Kansas, Antler Nation State, Deer Hunting in Kansas

Kansas

A

600000

Est. Whitetail Population

120000

No. Licenses Sold Annually

$53-$38

Resident hunting license is $20.50. A whitetail-only permit is $32.50 for general residents, $17.50 for a resident landowner.

Resident hunting license and deer permit

$419.46

Non-resident hunting license is $72.50 and a non-resident whitetail permit is $346.96.

Non-resident hunting license and deer permit

199 2/8"

The top-scoring Kansas typical was picked up in 1999 by a farmer. It's the 19th-largest typical whitetail on record.

Record B&C Typical Stat

366

Total B&C Typical Entries

280 4/8"

Taken by Joseph Waters in Shanwee County in 1987. The buck is the 14th-largest non-typical whitetail on record.

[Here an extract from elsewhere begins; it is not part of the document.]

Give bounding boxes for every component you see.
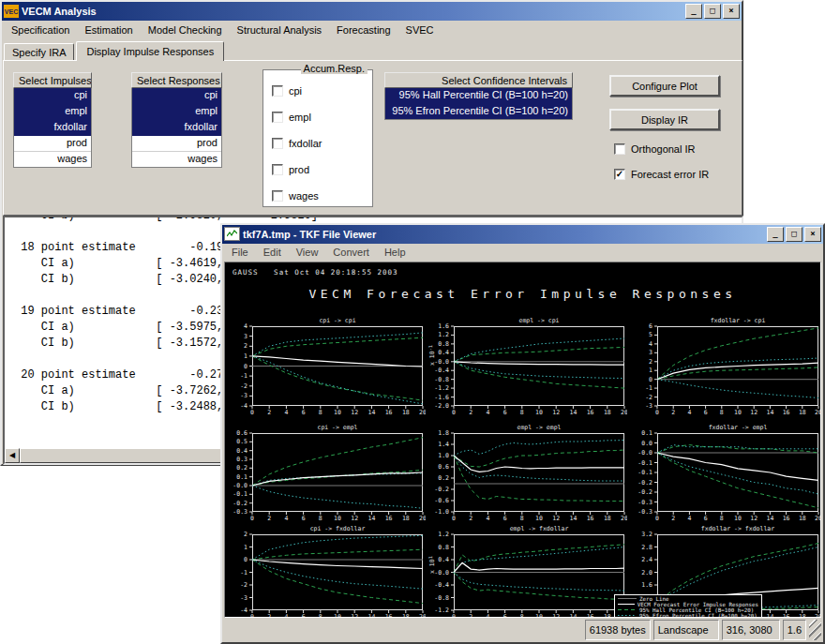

Record B&C Non-Typical Stat

288

Record B&C Non-Typical Entries

Season Dates (2013): Archery season opens Sept. 16 and runs through Dec. 31. The muzzleloader season is Sept. 16-29 and rifle season is Dec. 4-15.

The Grade: A-

Kansas is one of the nation's most revered whitetail destinations -- and with good reason. The Sunflower State has a booming population of whitetails and the right mix of food, terrain and limited hunting pressure to allow bucks to reach maturity.

If the state has a downside, it is access. The state has very little publicly-owned land. But access is greatly enhanced by the state's excellent Walk-In Hunting Access Area program which pays private landowners to allow hunters on their land. It is primarily intended for use as a pheasant hunting program but there are just enough areas of whitetail habitat to make things interesting. The few state-owned game areas that exist are very good deer habitat along river corridors.

The terrain in Kansas varies from East to West with the East harboring much of the "traditional" Midwest deer habitat. The further West one travels, the more mule deer show up and the more sparse the whitetail habitat becomes. There are still giant whitetails in the West, but hunting them and finding access to prime areas is more difficult.

Non-resident tags were once very difficult to draw in Kansas -- and if that situation remained, it would have cost this state its "A" rating -- but now more tags are available and your odds of drawing are very good.

Antler Nation Knowledge: Kansas' all-time top-scoring typical tagged by a hunter is a 198 2/8-inch giant from Nemaha County, taken by Dennis Finger in 1974. Two other whitetails that would have surpassed that mark have been illegally taken and the poachers attempted to submit the deer to the Boone and Crockett records. A 199 7/8-inch typical was poached wtih a rifle in 1999 and was confiscated when it was revealed that a non-resident hunter had used a relative's resident permit to tag the buck and, more recently, a buck reportedly topping 198 7/8 inches was confiscated at a deer hunting expo last winter.